→ **WORK INSTRUCTIONS**:
Transcribe exactly each line of the entries, from the opening line to the line with "Aufkleber - Schön, dass es dich gibt", with both of those lines included.

++++

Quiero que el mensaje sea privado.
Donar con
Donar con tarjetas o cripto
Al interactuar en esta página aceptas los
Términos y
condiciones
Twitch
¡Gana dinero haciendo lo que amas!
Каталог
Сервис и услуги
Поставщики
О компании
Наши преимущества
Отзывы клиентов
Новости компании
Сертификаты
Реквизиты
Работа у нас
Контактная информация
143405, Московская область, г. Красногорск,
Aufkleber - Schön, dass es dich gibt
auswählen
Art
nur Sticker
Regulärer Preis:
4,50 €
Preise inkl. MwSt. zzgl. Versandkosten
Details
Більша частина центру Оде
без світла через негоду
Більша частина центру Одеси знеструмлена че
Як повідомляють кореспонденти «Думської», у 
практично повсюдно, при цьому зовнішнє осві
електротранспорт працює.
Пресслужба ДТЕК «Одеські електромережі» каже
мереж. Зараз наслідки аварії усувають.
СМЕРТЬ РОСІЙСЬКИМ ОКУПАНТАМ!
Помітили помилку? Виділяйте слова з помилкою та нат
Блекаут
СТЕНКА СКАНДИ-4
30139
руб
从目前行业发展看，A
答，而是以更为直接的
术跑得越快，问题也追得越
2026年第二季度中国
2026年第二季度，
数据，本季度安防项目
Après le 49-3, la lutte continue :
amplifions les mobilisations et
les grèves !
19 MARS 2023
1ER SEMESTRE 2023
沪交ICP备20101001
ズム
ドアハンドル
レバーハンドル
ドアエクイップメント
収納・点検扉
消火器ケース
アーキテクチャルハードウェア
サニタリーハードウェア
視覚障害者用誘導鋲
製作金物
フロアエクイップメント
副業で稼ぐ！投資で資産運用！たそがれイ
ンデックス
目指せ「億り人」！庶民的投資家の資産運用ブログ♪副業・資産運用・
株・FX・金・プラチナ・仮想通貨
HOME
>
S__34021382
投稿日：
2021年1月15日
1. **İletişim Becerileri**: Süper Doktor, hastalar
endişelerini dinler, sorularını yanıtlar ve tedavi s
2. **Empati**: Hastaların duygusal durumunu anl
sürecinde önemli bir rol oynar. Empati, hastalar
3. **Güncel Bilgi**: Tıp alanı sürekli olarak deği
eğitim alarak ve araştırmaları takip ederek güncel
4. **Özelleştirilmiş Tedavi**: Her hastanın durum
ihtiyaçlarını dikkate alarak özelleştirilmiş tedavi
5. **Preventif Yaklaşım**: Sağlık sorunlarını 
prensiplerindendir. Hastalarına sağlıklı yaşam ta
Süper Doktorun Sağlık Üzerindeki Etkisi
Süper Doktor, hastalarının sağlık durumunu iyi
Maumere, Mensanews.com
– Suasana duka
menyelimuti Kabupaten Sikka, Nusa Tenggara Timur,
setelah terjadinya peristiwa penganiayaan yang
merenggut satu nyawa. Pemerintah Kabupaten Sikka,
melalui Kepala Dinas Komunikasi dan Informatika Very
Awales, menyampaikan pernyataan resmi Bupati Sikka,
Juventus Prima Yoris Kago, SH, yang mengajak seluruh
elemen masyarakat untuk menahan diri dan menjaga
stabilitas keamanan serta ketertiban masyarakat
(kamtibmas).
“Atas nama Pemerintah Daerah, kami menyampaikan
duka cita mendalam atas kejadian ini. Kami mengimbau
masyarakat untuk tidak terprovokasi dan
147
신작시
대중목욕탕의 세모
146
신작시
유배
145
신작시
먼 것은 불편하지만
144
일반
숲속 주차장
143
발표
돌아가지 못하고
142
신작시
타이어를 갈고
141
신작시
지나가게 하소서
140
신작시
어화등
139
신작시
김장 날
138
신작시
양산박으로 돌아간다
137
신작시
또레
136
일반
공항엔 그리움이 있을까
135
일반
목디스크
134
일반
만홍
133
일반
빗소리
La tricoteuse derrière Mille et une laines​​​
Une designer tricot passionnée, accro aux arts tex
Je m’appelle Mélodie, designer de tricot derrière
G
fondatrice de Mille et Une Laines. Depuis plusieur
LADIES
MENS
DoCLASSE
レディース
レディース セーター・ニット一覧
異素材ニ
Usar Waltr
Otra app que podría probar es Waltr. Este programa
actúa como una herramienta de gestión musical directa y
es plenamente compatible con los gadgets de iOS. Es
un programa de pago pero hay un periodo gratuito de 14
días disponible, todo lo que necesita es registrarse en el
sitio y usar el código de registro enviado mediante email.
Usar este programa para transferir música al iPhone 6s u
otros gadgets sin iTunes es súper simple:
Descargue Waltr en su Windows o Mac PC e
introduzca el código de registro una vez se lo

++++

→ **RESPONSE TO THIS EXERCISE**:
Quiero que el mensaje sea privado.
Donar con
Donar con tarjetas o cripto
Al interactuar en esta página aceptas los
Términos y
condiciones
Twitch
¡Gana dinero haciendo lo que amas!
Каталог
Сервис и услуги
Поставщики
О компании
Наши преимущества
Отзывы клиентов
Новости компании
Сертификаты
Реквизиты
Работа у нас
Контактная информация
143405, Московская область, г. Красногорск,
Aufkleber - Schön, dass es dich gibt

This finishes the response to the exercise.